I've been putting some thoughts together at work about how we apply operating system patches - for the HP-UX systems for example you can do some clever things:
1. Get the current patch state and ftp it to HP
2. Go onto their site and analyse what patches you are missing (and any dependencies etc)
3. Collect all these patches together and download them to your server
4. Apply them all in one go
Of course you can specify what sort of patches you are interested in. For example 'CRITICAL' patches are those that can cause data loss or system failures - and these are the ones we are most interested in.

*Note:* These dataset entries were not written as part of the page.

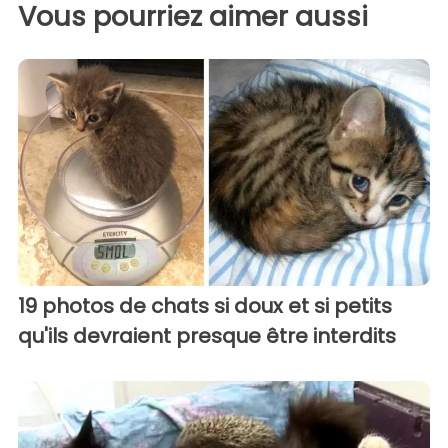
Vous pourriez aimer aussi
19 photos de chats si doux et si petits
qu'ils devraient presque être interdits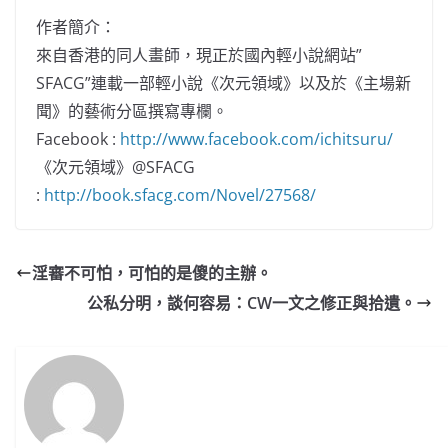
作者簡介：
來自香港的同人畫師，現正於國內輕小說網站”
SFACG”連載一部輕小說《次元領域》以及於《主場新
聞》的藝術分區撰寫專欄。
Facebook :
http://www.facebook.com/ichitsuru/
《次元領域》@SFACG
:
http://book.sfacg.com/Novel/27568/
淫審不可怕，可怕的是傻的主辦。
公私分明，談何容易：CW一文之修正與拾遺。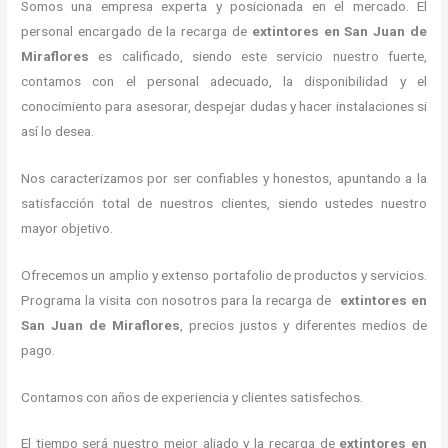
Somos una empresa experta y posicionada en el mercado. El
personal encargado de la recarga de
extintores
en San Juan de
Miraflores
es calificado, siendo este servicio nuestro fuerte,
contamos con el personal adecuado, la disponibilidad y el
conocimiento para asesorar, despejar dudas y hacer instalaciones si
así lo desea.
Nos caracterizamos por ser confiables y honestos, apuntando a la
satisfacción total de nuestros clientes, siendo ustedes nuestro
mayor objetivo.
Ofrecemos un amplio y extenso portafolio de productos y servicios.
Programa la visita con nosotros para la recarga de
extintores
en
San Juan de Miraflores
, precios justos y diferentes medios de
pago.
Contamos con años de experiencia y clientes satisfechos.
El tiempo será nuestro mejor aliado y la recarga de
extintores
en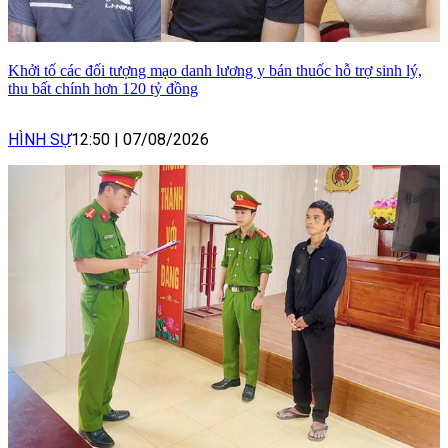
Khởi tố các đối tượng mạo danh lương y bán thuốc hỗ trợ sinh lý,
thu bất chính hơn 120 tỷ đồng
HÌNH SỰ
12:50
|
07/08/2026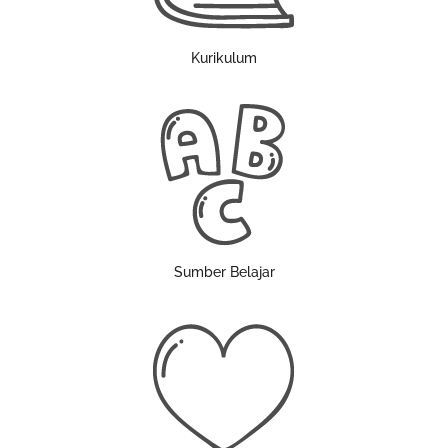
Kurikulum
Sumber Belajar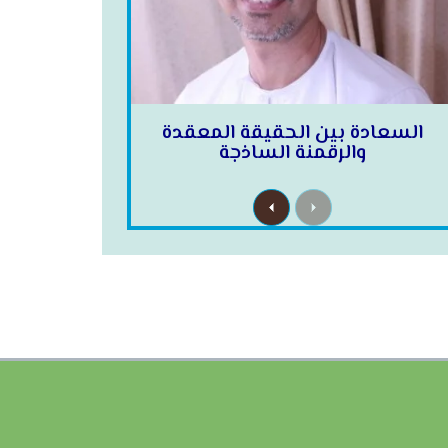
السعادة بين الحقيقة المعقدة
والرقمنة الساذجة
N
P
e
r
x
e
t
v
i
o
u
s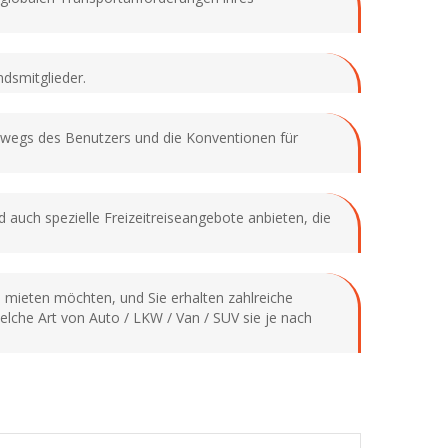
ndsmitglieder.
erwegs des Benutzers und die Konventionen für
 auch spezielle Freizeitreiseangebote anbieten, die
 mieten möchten, und Sie erhalten zahlreiche
che Art von Auto / LKW / Van / SUV sie je nach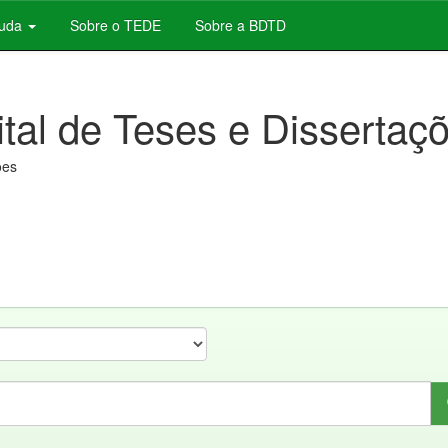
juda
Sobre o TEDE
Sobre a BDTD
ital de Teses e Dissertaç
ões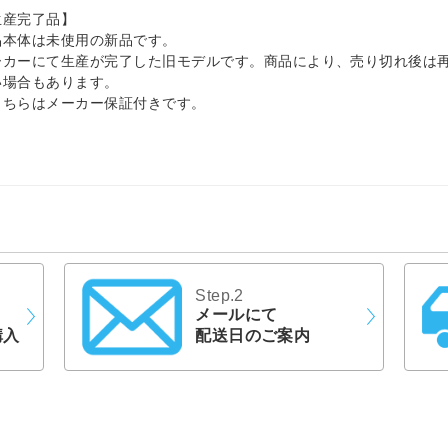
生産完了品】
品本体は未使用の新品です。
ーカーにて生産が完了した旧モデルです。商品により、売り切れ後は
い場合もあります。
こちらはメーカー保証付きです。
Step.2
メールにて
購入
配送日のご案内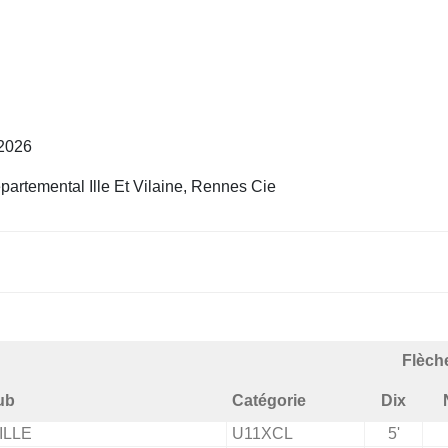
 2026
rtemental Ille Et Vilaine, Rennes Cie
Flèch
ub
Catégorie
Dix
ILLE
U11XCL
5'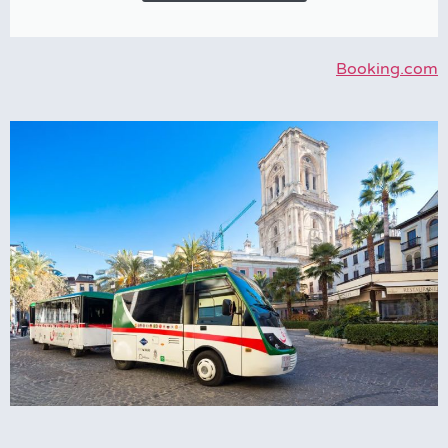
Booking.com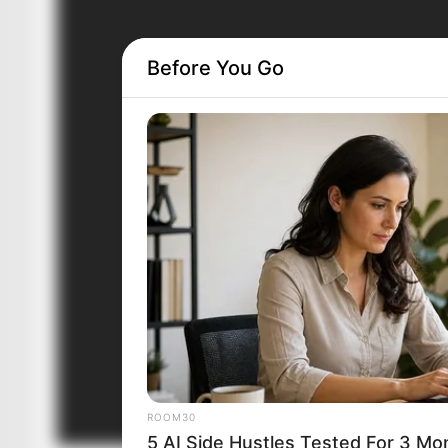
Before You Go
ROOM30
5 AI Side Hustles Tested For 3 Mo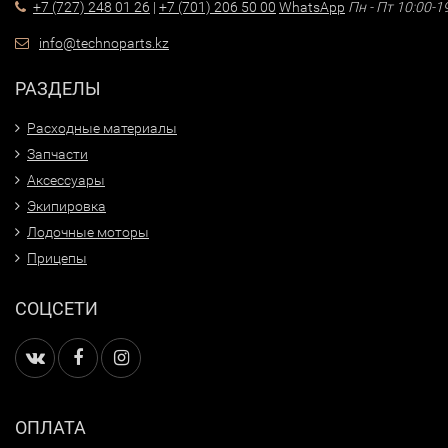
+7 (727) 248 01 26
|
+7 (701) 206 50 00
WhatsApp
Пн - Пт 10:00-1
info@technoparts.kz
РАЗДЕЛЫ
Расходные материалы
Запчасти
Аксессуары
Экипировка
Лодочные моторы
Прицепы
СОЦСЕТИ
ОПЛАТА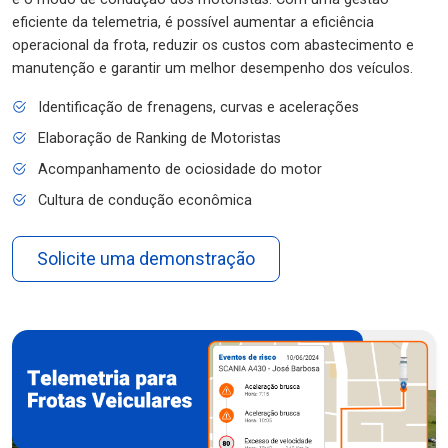
eficiente da telemetria, é possível aumentar a eficiência
operacional da frota, reduzir os custos com abastecimento e
manutenção e garantir um melhor desempenho dos veículos.
Identificação de frenagens, curvas e acelerações
Elaboração de Ranking de Motoristas
Acompanhamento de ociosidade do motor
Cultura de condução econômica
Solicite uma demonstração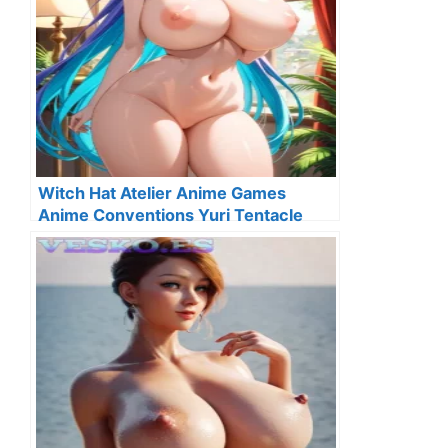
Witch Hat Atelier Anime Games
Anime Conventions Yuri Tentacle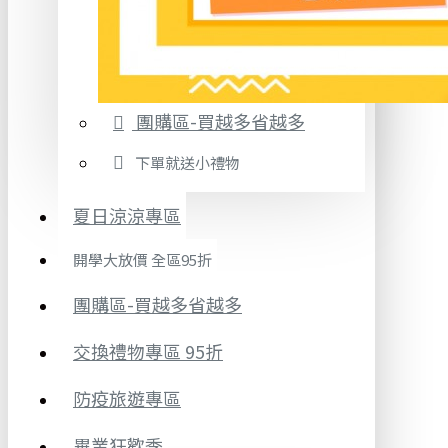
團購區-買越多省越多
下單就送小禮物
夏日涼涼專區
開學大放價 全區95折
團購區-買越多省越多
交換禮物專區 95折
防疫旅遊專區
畢業狂歡季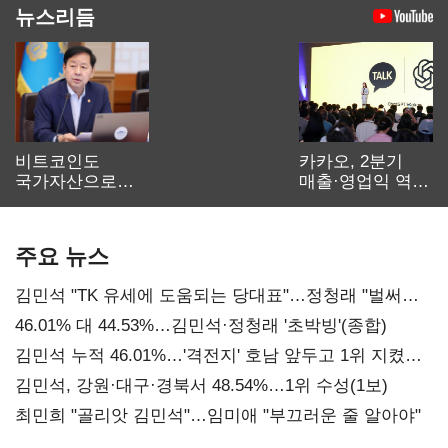
뉴스리듬
비트코인도
카카오, 2분기
국가자산으로…'
매출·영업익 역대
보관·평가·처분'
최대…에이전트
기준은 숙제
AI 수익화 관건
주요 뉴스
김민석 "TK 유세에 도움되는 당대표"…정청래 "벌써
대표된 양 당직 배분"
46.01% 대 44.53%…김민석·정청래 '초박빙'(종합)
김민석 누적 46.01%…'격전지' 호남 앞두고 1위 지켰다
(2보)
김민석, 강원·대구·경북서 48.54%…1위 수성(1보)
최민희 "골리앗 김민석"…임미애 "부끄러운 줄 알아야"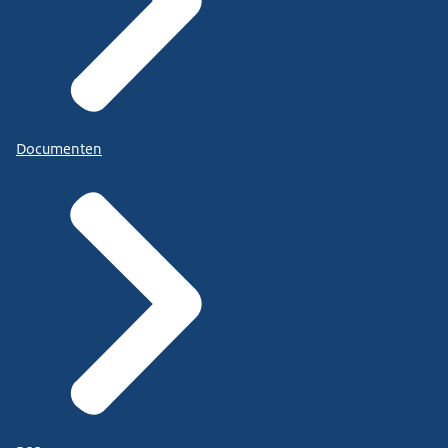
Documenten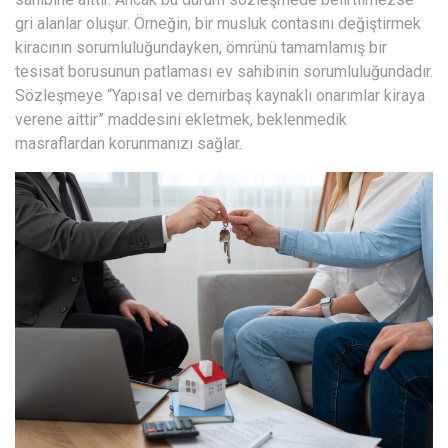
gri alanlar oluşur. Örneğin, bir musluk contasını değiştirmek
kiracının sorumluluğundayken, ömrünü tamamlamış bir
tesisat borusunun patlaması ev sahibinin sorumluluğundadır.
Sözleşmeye “Yapısal ve demirbaş kaynaklı onarımlar kiraya
verene aittir” maddesini ekletmek, beklenmedik
masraflardan korunmanızı sağlar.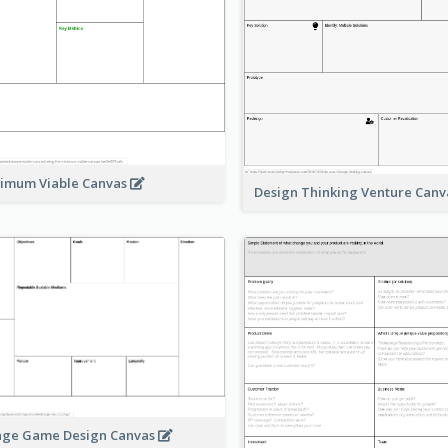
imum Viable Canvas
Design Thinking Venture Can
age Game Design Canvas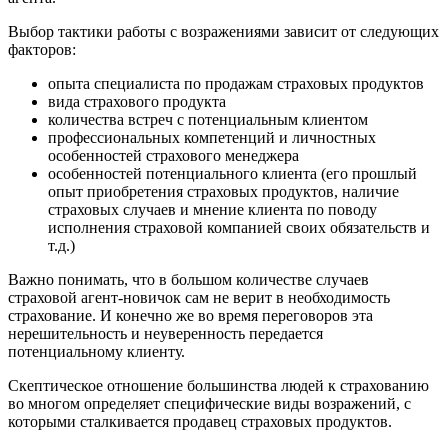
Выбор тактики работы с возражениями зависит от следующих
факторов:
опыта специалиста по продажам страховых продуктов
вида страхового продукта
количества встреч с потенциальным клиентом
профессиональных компетенций и личностных
особенностей страхового менеджера
особенностей потенциального клиента (его прошлый
опыт приобретения страховых продуктов, наличие
страховых случаев и мнение клиента по поводу
исполнения страховой компанией своих обязательств и
т.д.)
Важно понимать, что в большом количестве случаев
страховой агент-новичок сам не верит в необходимость
страхование. И конечно же во время переговоров эта
нерешительность и неуверенность передается
потенциальному клиенту.
Скептическое отношение большинства людей к страхованию
во многом определяет специфические виды возражений, с
которыми сталкивается продавец страховых продуктов.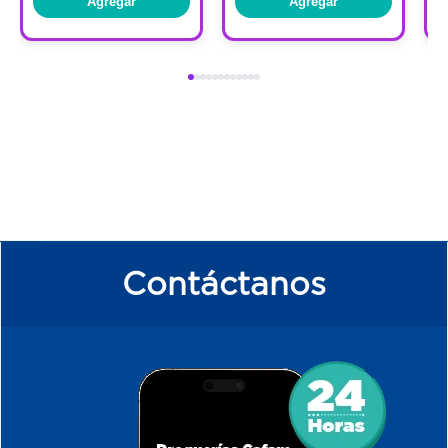
Agregar
Agregar
Contáctanos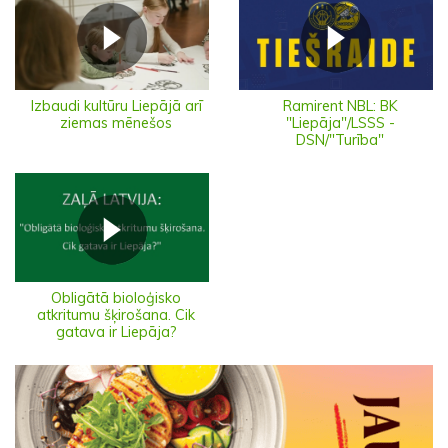
Izbaudi kultūru Liepājā arī
Ramirent NBL: BK
ziemas mēnešos
"Liepāja"/LSSS -
DSN/"Turība"
Obligātā bioloģisko
atkritumu šķirošana. Cik
gatava ir Liepāja?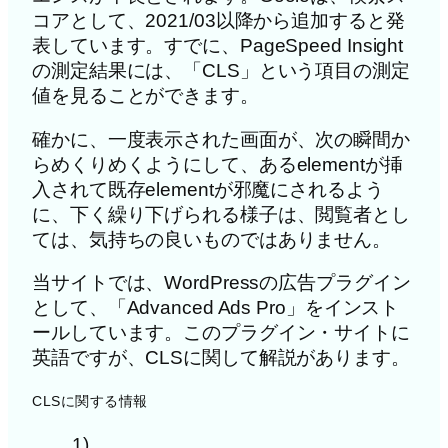
コアとして、2021/03以降から追加すると発
表しています。すでに、PageSpeed Insight
の測定結果には、「CLS」という項目の測定
値を見ることができます。
確かに、一度表示された画面が、次の瞬間か
らめくりめくようにして、あるelementが挿
入されて既存elementが邪魔にされるよう
に、下く繰り下げられる様子は、閲覧者とし
ては、気持ちの良いものではありません。
当サイトでは、WordPressの広告プラグイン
として、「Advanced Ads Pro」をインスト
ールしています。このプラグイン・サイトに
英語ですが、CLSに関して解説があります。
CLSに関する情報
1)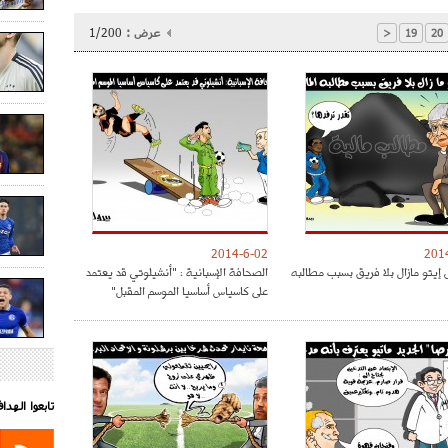
عرض :
1/200
<
19
20
2014-6-02
201
إيتو مازال بلا فريق بسبب مطالبه
الصحافة الإسبانية : "أنشيلوتي قد يعتمد
على كاسياس أساسيا الموسم المقبل"
تابعوا الهد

Of course in the perl world CPAN does something similar - you can get a report showing, for all the packages you have installed, if there is a newer version available. But if you want to go further you have to start looking at the README/CHANGES for each individual package (and hope that what the author wrote makes some sense to enable you to decide whether to upgrade or not). And this can be a lot of work if you haven't upgraded for a long time. (And we try to minimise change frequency for our production systems.)
I started wondering if something could be done for CPAN to enable new version to be classified so that you can see if you need to install them - everything from releases that fix serious bugs through minor bugs to added functionality releases.
Use the CPAN.pm API to 'look' at the distributions you ask it to.
e.g.:
CPAN::Distribution::look()
CPAN::Distribution::readme()
etc...
Read the manpage for more details
Re:look etc
hfb on 2001-12-06T18:11:54
You are probably looking for the CPAN::Psychic plug-in that I hear Schwern is working on....
In all seriousness though, there is only so much one can do programmatically. And at least the CPAN.pm 'look' function downloads it for you and drops you into a shell so you can evaluate the module before deciding whether or not you want to install it.
Also, you can create your own bundle, see the CPAN FAQ that noone ever seems to read, for instructions on how to make a 'critical' and/or an 'all' bundle. Then, write a program that iterates through them with cpan.pm and does what you want it to.
Laziness is never a virtue, it's just a convenient side-effect of a bit of good old fashioned hard work somewhere along the line.